Et de rappeler un point fondamental : "La disparition de l'obligation du concours est extrêmement inquiétante pour notre profession, car ce concours, obligatoire au-dessus du seuil européen** de procédure formalisée, permet une concurrence qualitative et ouverte des équipes ainsi qu'une maîtrise du projet par les responsables publics. Je répète, par ailleurs, que le concours favorise également l'émulation d'une maîtrise d'œuvre autonome et compétitive, condition essentielle au maintien de la qualité architecturale du cadre bâti."Pour rappel : le Code des marchés publics actuel impose la procédure de concours au-dessus du seuil déclenchant la procédure formalisée (Ndlr : article 74). Or, ce projet d'ordonnance relative aux marchés publics ne répond pas à ces objectifs, selon le CNOA et l'UNSFA.
Vive inquiétude autour de la "quasi-généralisation des contrats globaux"

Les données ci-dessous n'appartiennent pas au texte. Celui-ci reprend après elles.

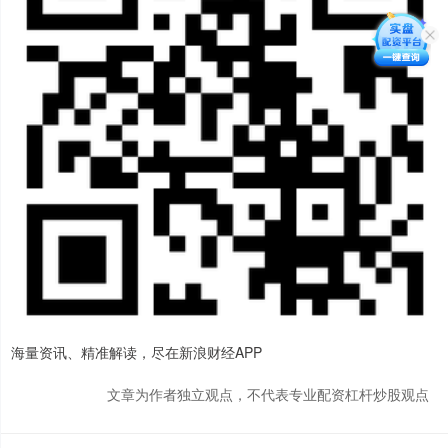
海量资讯、精准解读，尽在新浪财经APP
文章为作者独立观点，不代表专业配资杠杆炒股观点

Mais les inquiétudes ne s'arrêtent pas là. Autre élément pointé du doigt: la "quasi-généralisation" du recours aux contrats globaux, poursuit Catherine Jacquot. Avant de rappeler que "celui-ci s'associe à tous les acteurs dès l'amont du programme". "Ici, le projet d'ordonnance favorise les contrats globaux : les marchés de conception-réalisation, les marchés conception, réalisation, exploitation-maintenance, (CREM) et marchés de réalisation et d'exploitation-maintenance (REM) sont transformés en une nouvelle notion de contrat global ! Nous y sommes opposés", martèle-t-elle.Et d'argumenter : "Ce point sensible remet en cause les principes de la commande publique française d'architecture et de la loi du 12 juillet 1985 sur la maîtrise d'ouvrage publique et porte ainsi atteinte à l'indépendance de la maîtrise d'œuvre. En intervenant sur le champ de la loi MOP et de la loi Boutin nous pensons que l'ordonnance sort du champ d'habilitation imposé par la loi du 20 décembre 2014."

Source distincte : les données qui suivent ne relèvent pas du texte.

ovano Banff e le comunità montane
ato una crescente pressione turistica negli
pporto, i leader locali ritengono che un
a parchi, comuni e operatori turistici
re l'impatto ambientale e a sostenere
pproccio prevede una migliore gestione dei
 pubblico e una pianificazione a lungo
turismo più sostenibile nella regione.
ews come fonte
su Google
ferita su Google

C'est la raison pour laquelle, les architectes disposent d'un cadre légal et réglementaire spécifique, qui inscrit dans la loi l'indépendance de la maîtrise d'œuvre, indispensable à la transparence et à l'efficacité de la commande, et qui fixe des procédures spécifiques et encadrées de leur passation, estime le président du CNOA.
Enfin, dernier blocage : les marchés de partenariat."Les rédacteurs ont de manière tout à fait inacceptable, 'gommé' toutes les dispositions qui, dans l'ordonnance de 2004 sur les PPP (Ndlr : articles 12 et 14), pouvaient préserver la qualité architecturale des ouvrages", s'insurge l'UNSFA.
Les marchés de partenariat dans le viseur...
Sur ce sujet brûlant, Catherine Jacquot, voit également rouge et regrette profondément que le " texte ne reprenne pas les conclusions notamment du rapport sur les PPP, rédigé en juillet dernier par les sénateurs Hugues Portelli et Jean-Pierre Sueur." Ainsi, la définition d'indépendance de la maîtrise d'œuvre dans ces contrats n'est pas inscrite. "On peut encore corriger l'ordonnance, si Bercy comprend notre préoccupation", espère le CNOA, qui attend depuis une semaine un rendez-vous avec Emmanuel Macron… D'une manière ou d'une autre, le texte sera soumis au Premier ministre d'ici au mois de mars 2015.*DPA: Défense protection architecte, SFA: Societé française des architectes.
** Le seuil européen de procédure formalisée : pour les services 207.000 euros (marchés des collectivités locales), 134.000 euros pour les marchés de l'Etat et 5,186 millions d'euros pour les marchés de travaux.